Campus Blog: When Leadership Leads to Proud Moments

Eudora Linde

Class, work, meetings, bed. Repeat.

My name is Eudora Linde and I am a college senior. I’m trying to pack as much as I can into my senior year before entering the “real world” while still maintaining my grades, being a positive leader with club involvement, holding a job as a waitress and keeping some sort of social life in my final weeks at Shippensburg University.

As the initiate advisor of Phi Sigma Pi National Honor Fraternity, I am in charge of our 12 pledges. I help guide them through their pledging process and act as a buffer between them and the rest of our organization.

This leadership role is stressful and demanding. You're scrutinzed while trying to get the initiates through all of their requirements and I often feel like I'm trying to keep 12 children in line. Every once in a while, however, the initiates do something that makes me so proud of them that it all becomes worth it.

Rudy, a fraternity alumni serving overseas in Afghanistan, recently emailed our president, putting out a plea for t-shirts, sweatpants, and sweatshirts. Injured soldiers are sent home in less than preferable attire, he said, because supplies are dwindling.

After our brotherhood meeting, the initiates had their own meeting to plan their events for the week ahead. One of them, remembering Rudy’s letter, said she wanted to help. The initiates decided to buy clothing from a local thrift store to send overseas to Rudy. Before sending the items over, however, they used the clothing to make scarecrows. It was a fun way for them to bond with the rest of the brotherhood.

About a week and a half ago, we wrote letters to Rudy and sent over more clothing we'd gathered from our own closets. At our most recent meeting, our president read a second email from Rudy – the clothing and letters had made it overseas. Rudy even passed along a photo of himself with our donations. Now we're rallying to get more people involved so we can send another shipment overseas to help out a brother whose community is in need.

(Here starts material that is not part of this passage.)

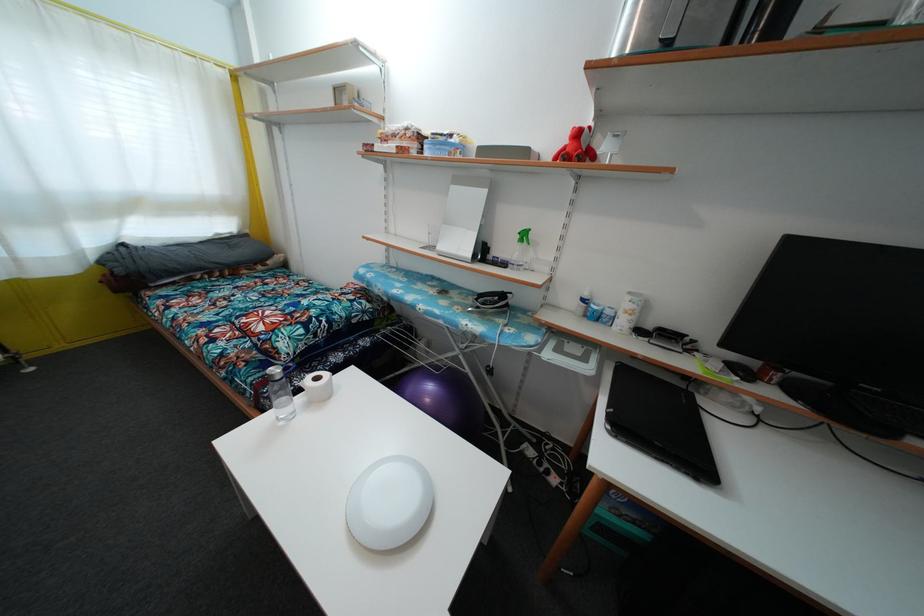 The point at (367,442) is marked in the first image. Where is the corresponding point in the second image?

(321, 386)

The stress, workload, late nights, and ridiculously early mornings this role requires are often trying on me. I am however, moved by the actions of the initiates. They drove the fraternity to make an even bigger contribution than we perhaps thought we could make. I can only hope that the brotherhood sees what I see in them, and that they can go on to be integral and inspirational leaders in Phi Sigma Pi.